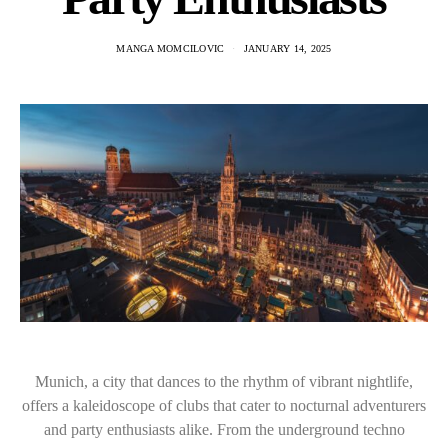
MANGA MOMCILOVIC
JANUARY 14, 2025
Munich, a city that dances to the rhythm of vibrant nightlife,
offers a kaleidoscope of clubs that cater to nocturnal adventurers
and party enthusiasts alike. From the underground techno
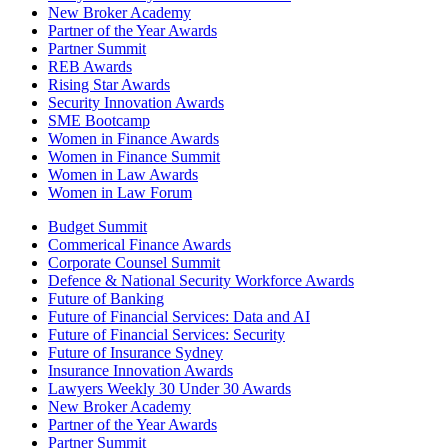
New Broker Academy
Partner of the Year Awards
Partner Summit
REB Awards
Rising Star Awards
Security Innovation Awards
SME Bootcamp
Women in Finance Awards
Women in Finance Summit
Women in Law Awards
Women in Law Forum
Budget Summit
Commerical Finance Awards
Corporate Counsel Summit
Defence & National Security Workforce Awards
Future of Banking
Future of Financial Services: Data and AI
Future of Financial Services: Security
Future of Insurance Sydney
Insurance Innovation Awards
Lawyers Weekly 30 Under 30 Awards
New Broker Academy
Partner of the Year Awards
Partner Summit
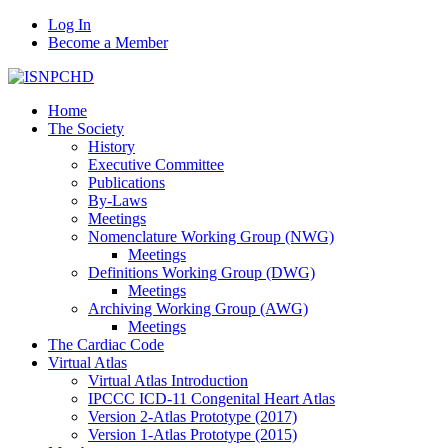
Log In
Become a Member
Home
The Society
History
Executive Committee
Publications
By-Laws
Meetings
Nomenclature Working Group (NWG)
Meetings
Definitions Working Group (DWG)
Meetings
Archiving Working Group (AWG)
Meetings
The Cardiac Code
Virtual Atlas
Virtual Atlas Introduction
IPCCC ICD-11 Congenital Heart Atlas
Version 2-Atlas Prototype (2017)
Version 1-Atlas Prototype (2015)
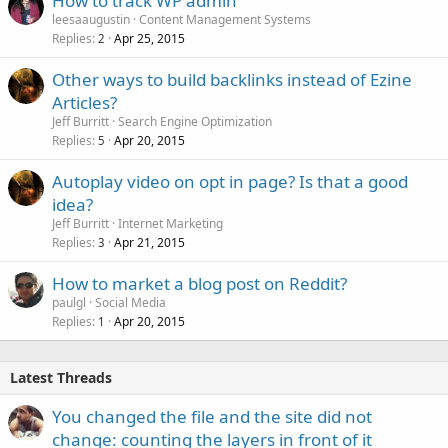
How to track WP admin
leesaaugustin
Content Management Systems
Replies
Apr 25, 2015
2
Other ways to build backlinks instead of Ezine
Articles?
Jeff Burritt
Search Engine Optimization
Replies
Apr 20, 2015
5
Autoplay video on opt in page? Is that a good
idea?
Jeff Burritt
Internet Marketing
Replies
Apr 21, 2015
3
How to market a blog post on Reddit?
paulgl
Social Media
Replies
Apr 20, 2015
1
Latest Threads
You changed the file and the site did not
change: counting the layers in front of it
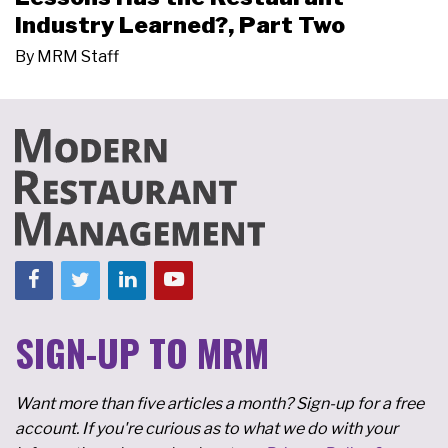
Industry Learned?, Part Two
By
MRM Staff
SIGN-UP TO MRM
Want more than five articles a month? Sign-up for a free
account. If you're curious as to what we do with your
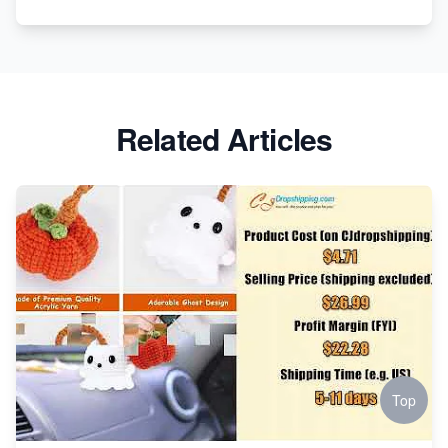
Apparel
Related Articles
Top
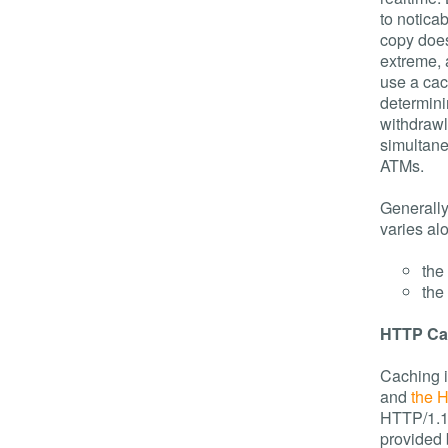
to noticab
copy does
extreme, 
use a ca
determin
withdrawl
simultane
ATMs.
Generally
varies al
the 
the
HTTP Ca
Caching i
and
the 
HTTP/1.1 
provided 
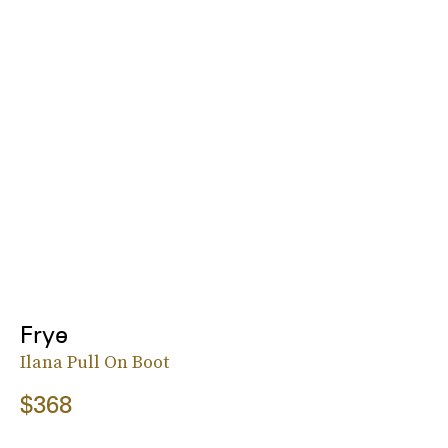
Frye
Ilana Pull On Boot
$368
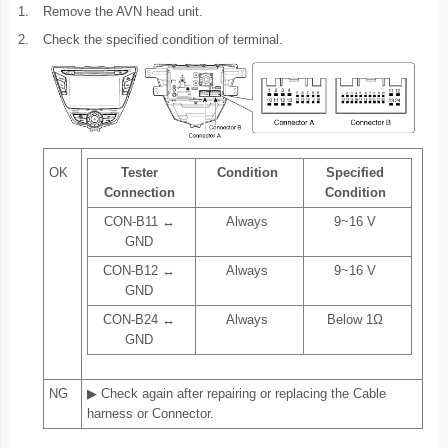
1.
Remove the AVN head unit.
2.
Check the specified condition of terminal.
OK
Tester
Condition
Specified
Connection
Condition
CON-B11 ↔
Always
9~16 V
GND
CON-B12 ↔
Always
9~16 V
GND
CON-B24 ↔
Always
Below 1Ω
GND
NG
▶ Check again after repairing or replacing the Cable
harness or Connector.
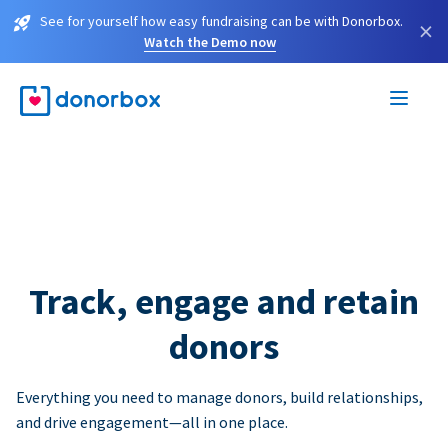
See for yourself how easy fundraising can be with Donorbox.
×
Watch the Demo now
Track, engage and retain
donors
Everything you need to manage donors, build relationships,
and drive engagement—all in one place.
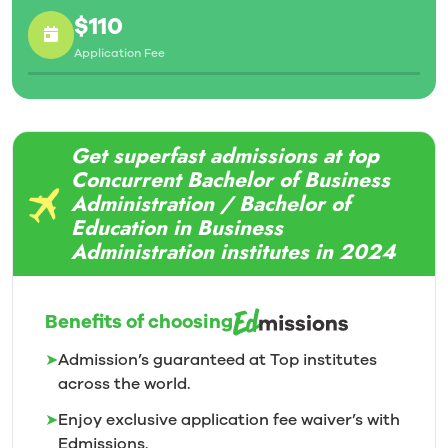
$110
Application Fee
Get superfast admissions at top
Concurrent Bachelor of Business
Administration / Bachelor of
Education in Business
Administration institutes in 2024
Benefits of choosing
➤
Admission’s guaranteed at Top institutes
across the world.
➤
Enjoy exclusive application fee waiver’s with
Edmissions.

· · ·

All lines that contain the word "Virtual" must be copied from the records above.

● **Answer for the task**:
Virtual Atlas
Virtual Atlas Introduction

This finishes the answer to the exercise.